Search code examples
xmlpowershellio

Removing nodes from a large XML file using PowerShell


I'm in a situation where I need to take an XML file and remove a bunch of unnecessary nodes but because the file I've been supplied with is around 1.6GB so it's not really feasible to use something like XmlDocument.Load as it'd be very resource heavy.

Given this, I have been trying to solve my issue using both $reader = [System.Xml.XmlReader]::Create($path) and $writer = [System.Xml.XmlWriter]::Create("C:\test\123.xml")

In order to try and remove unnecessary items I tried the following:

# Set the path to your XML file
$path = "C:\test\test.xml"

# Create an XmlReader object to read the file
$reader = [System.Xml.XmlReader]::Create($path)

# Create an XmlWriter object to write the modified XML
$writer = [System.Xml.XmlWriter]::Create("C:\test\123.xml")

# Create a namespace manager and add the namespace prefix and URI
$nsManager = New-Object System.Xml.XmlNamespaceManager($reader.NameTable)
$nsManager.AddNamespace("g", "http://base.google.com/ns/1.0")

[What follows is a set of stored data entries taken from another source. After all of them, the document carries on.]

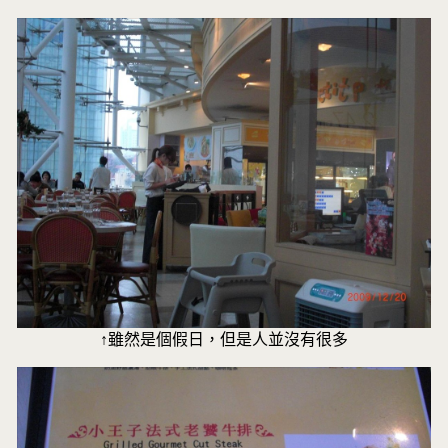
↑雖然是個假日，但是人並沒有很多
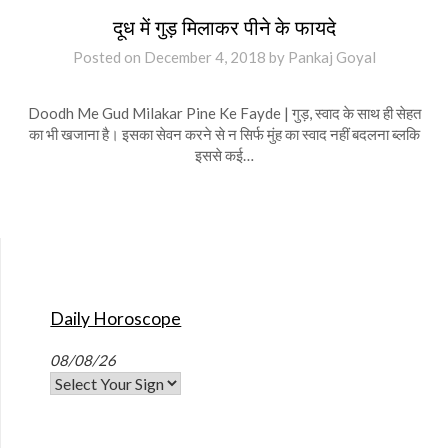
दूध में गुड़ मिलाकर पीने के फायदे
Posted on
December 4, 2018
by
Pankaj Goyal
Doodh Me Gud Milakar Pine Ke Fayde | गुड़, स्वाद के साथ ही सेहत
का भी खजाना है। इसका सेवन करने से न सिर्फ मुंह का स्वाद नहीं बदलना ब्लकि
इससे कई…
Daily Horoscope
08/08/26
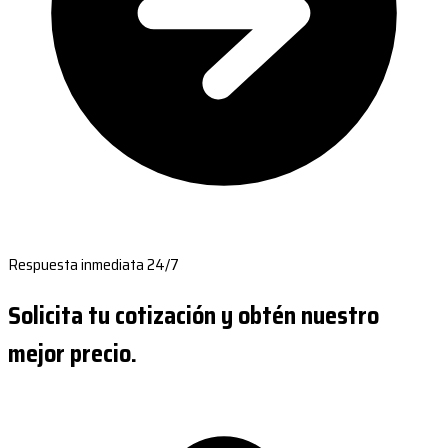
Respuesta inmediata 24/7
Solicita tu cotización y obtén nuestro
mejor precio.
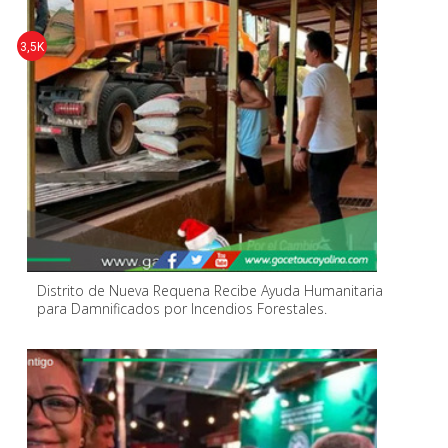
3,5K
Distrito de Nueva Requena Recibe Ayuda Humanitaria
para Damnificados por Incendios Forestales.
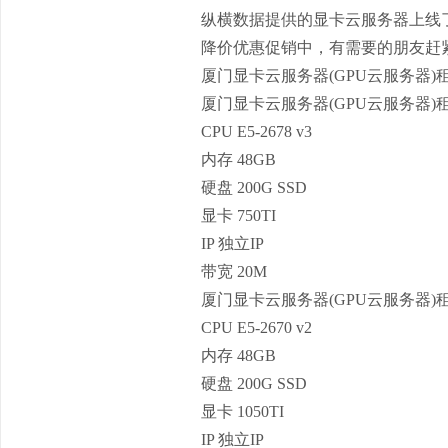
纵横数据
提供的
显卡云服务器
上线
降价优惠促销中，有需要的朋友赶
厦门显卡云服务器(GPU云服务器)
厦门显卡云服务器(GPU云服务器)
CPU E5-2678 v3
内存 48GB
硬盘 200G SSD
显卡 750TI
IP 独立IP
带宽 20M
厦门显卡云服务器(GPU云服务器)
CPU E5-2670 v2
内存 48GB
硬盘 200G SSD
显卡 1050TI
IP 独立IP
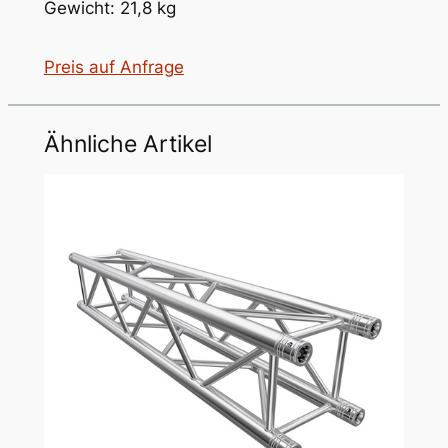
Gewicht: 21,8 kg
Preis auf Anfrage
Ähnliche Artikel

# Loop through the XML and remove unwanted nodes
while ($reader.Read()) {
    if ($reader.NodeType -eq "Element") {
      if ($reader.LocalName -eq "Item") {
         # Enter the Item element and loop through its child nodes
            $itemDepth = $reader.Depth
            while ($reader.Read() -and $reader.Depth -gt $itemDepth) {
                Write-Output $reader.LocalName
                # Remove unwanted child nodes of Item element
                if ($reader.NodeType -eq "Element" -and $reader.LocalName -eq "description") {
                    Write-Output Skip
                    $reader.Skip()
                } else {
                    # Write the node to the output file
                    $writer.WriteNode($reader, $false)
                }
            }
      } else{
        $writer.WriteNode($reader, $false)
      }
    }
}

# Clean up
$reader.Close()
$writer.Close()

This approach was maybe 50% of the way there, but the issue I have is that when the parent node is written, it also writes all the children. The inner logic does work but if I remove the outer else it does not create the root of the document so I get an error about invalid XML.

As you'll see below it essentially gets to <channel> and copies everything in between.

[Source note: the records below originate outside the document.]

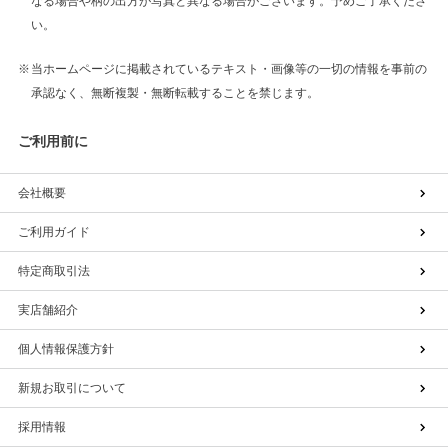
なる場合や柄の出方が写真と異なる場合がございます。予めご了承くださ
い。
当ホームページに掲載されているテキスト・画像等の一切の情報を事前の
承認なく、無断複製・無断転載することを禁じます。
ご利用前に
会社概要
ご利用ガイド
特定商取引法
実店舗紹介
個人情報保護方針
新規お取引について
採用情報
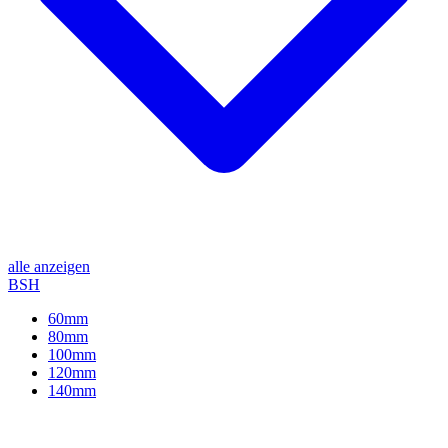
alle anzeigen
BSH
60mm
80mm
100mm
120mm
140mm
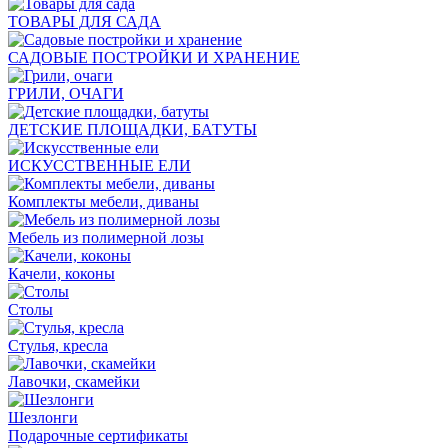
ТОВАРЫ ДЛЯ САДА
САДОВЫЕ ПОСТРОЙКИ И ХРАНЕНИЕ
ГРИЛИ, ОЧАГИ
ДЕТСКИЕ ПЛОЩАДКИ, БАТУТЫ
ИСКУССТВЕННЫЕ ЕЛИ
Комплекты мебели, диваны
Мебель из полимерной лозы
Качели, коконы
Столы
Стулья, кресла
Лавочки, скамейки
Шезлонги
Подарочные сертификаты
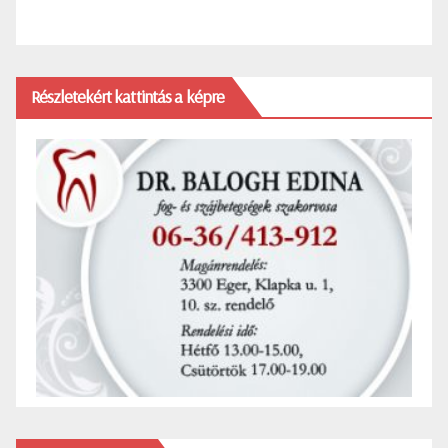
Részletekért kattintás a képre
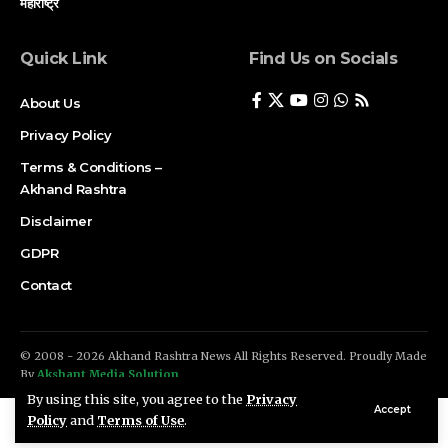
महाराष्ट्र
Quick Link
Find Us on Socials
About Us
Privacy Policy
Terms & Conditions –
Akhand Rashtra
Disclaimer
GDPR
Contact
© 2008 - 2026 Akhand Rashtra News All Rights Reserved. Proudly Made
By
Akshant Media Solution
By using this site, you agree to the
Privacy
Accept
Policy
and
Terms of Use
.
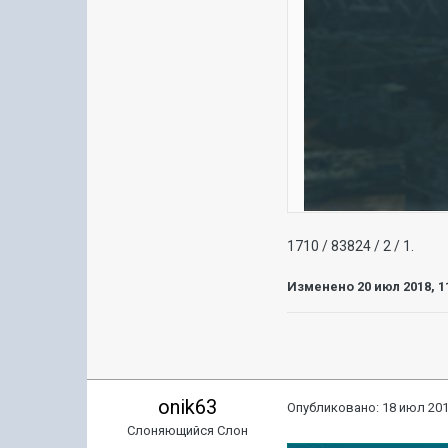
1710 / 83824 / 2 / 1.
Изменено
20 июл 2018, 1
onik63
Опубликовано:
18 июл 201
Слоняющийся Слон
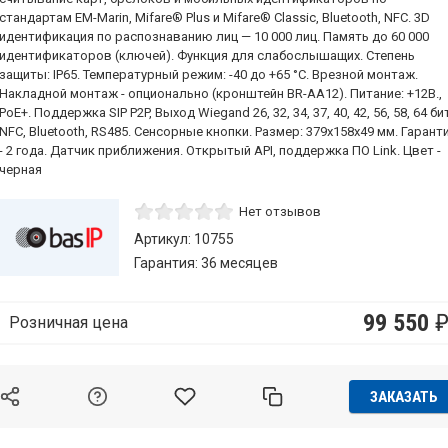
стандартам EM-Marin, Mifare® Plus и Mifare® Classic, Bluetooth, NFC. 3D
идентификация по распознаванию лиц — 10 000 лиц. Память до 60 000
идентификаторов (ключей). Функция для слабослышащих. Степень
защиты: IP65. Температурный режим: -40 до +65 °C. Врезной монтаж.
Накладной монтаж - опционально (кронштейн BR-AA12). Питание: +12В.,
PoE+. Поддержка SIP P2P, Выход Wiegand 26, 32, 34, 37, 40, 42, 56, 58, 64 би
NFC, Bluetooth, RS485. Сенсорные кнопки. Размер: 379х158х49 мм. Гарант
- 2 года. Датчик приближения. Открытый API, поддержка ПО Link. Цвет -
черная
Нет отзывов
Артикул: 10755
Гарантия: 36 месяцев
99 550
Розничная цена
ЗАКАЗАТЬ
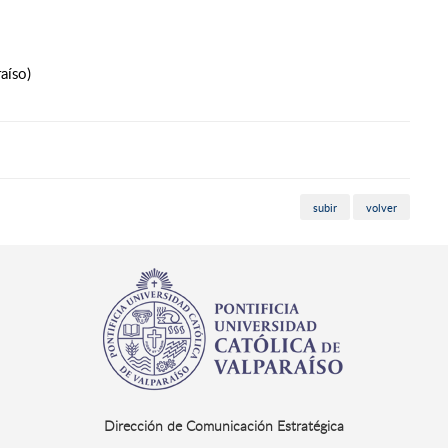
aíso)
subir
volver
Dirección de Comunicación Estratégica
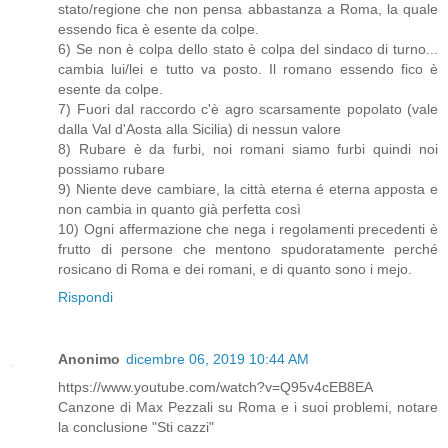
stato/regione che non pensa abbastanza a Roma, la quale
essendo fica è esente da colpe.
6) Se non è colpa dello stato è colpa del sindaco di turno...
cambia lui/lei e tutto va posto. Il romano essendo fico è
esente da colpe.
7) Fuori dal raccordo c'è agro scarsamente popolato (vale
dalla Val d'Aosta alla Sicilia) di nessun valore
8) Rubare è da furbi, noi romani siamo furbi quindi noi
possiamo rubare
9) Niente deve cambiare, la città eterna é eterna apposta e
non cambia in quanto già perfetta così
10) Ogni affermazione che nega i regolamenti precedenti è
frutto di persone che mentono spudoratamente perché
rosicano di Roma e dei romani, e di quanto sono i mejo.
Rispondi
Anonimo
dicembre 06, 2019 10:44 AM
https://www.youtube.com/watch?v=Q95v4cEB8EA
Canzone di Max Pezzali su Roma e i suoi problemi, notare
la conclusione "Sti cazzi"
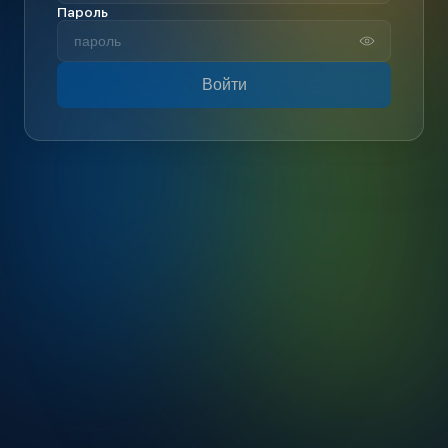
Пароль
Войти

For reference I have included a scaled down version of the XML file I've been using.

<?xml version="1.0" encoding="UTF-8" ?>
<rss version="2.0" xmlns:g="http://base.google.com/ns/1.0" xmlns:c="http://base.google.com/cns/1.0">
    <channel>
        <title>Title</title>
        <link>https://site.test</link>
        <description date="2023-03-07 12:15:08">Some description of my feed.</description>
        <item>
            <g:id>1234-5678-9876</g:id>
            <title>Title</title>
            <description>Description</description>
            <link></link>
            <g:price>146.00 GBP</g:price>
            <g:sale_price>48.70 GBP</g:sale_price>
            <g:google_product_category>Clothing</g:google_product_category>
            <g:product_type>Clothing</g:product_type>
            <g:brand>Jayley</g:brand>
            <g:condition>new</g:condition>
            <g:age_group>Adult</g:age_group>
            <g:color>Lilac</g:color>
            <g:gender>Female</g:gender>
            <g:pattern>Striped</g:pattern>
            <g:size>One Size</g:size>
            <g:item_group_id>5f5a22dbb7c91</g:item_group_id>
            <g:custom_label_0>Womens</g:custom_label_0>
            <g:shipping>
                <g:country>GB</g:country>
                <g:service>Standard Delivery</g:service>
                <g:price>1.99 GBP</g:price>
            </g:shipping>
            <c:count type="string">1</c:count>
        </item>
        <item>
            ...
        </item>
    </channel>
</rss>

Also, for reference, if I remove the outer else you can see it does loop through the children but then the XML is invalid.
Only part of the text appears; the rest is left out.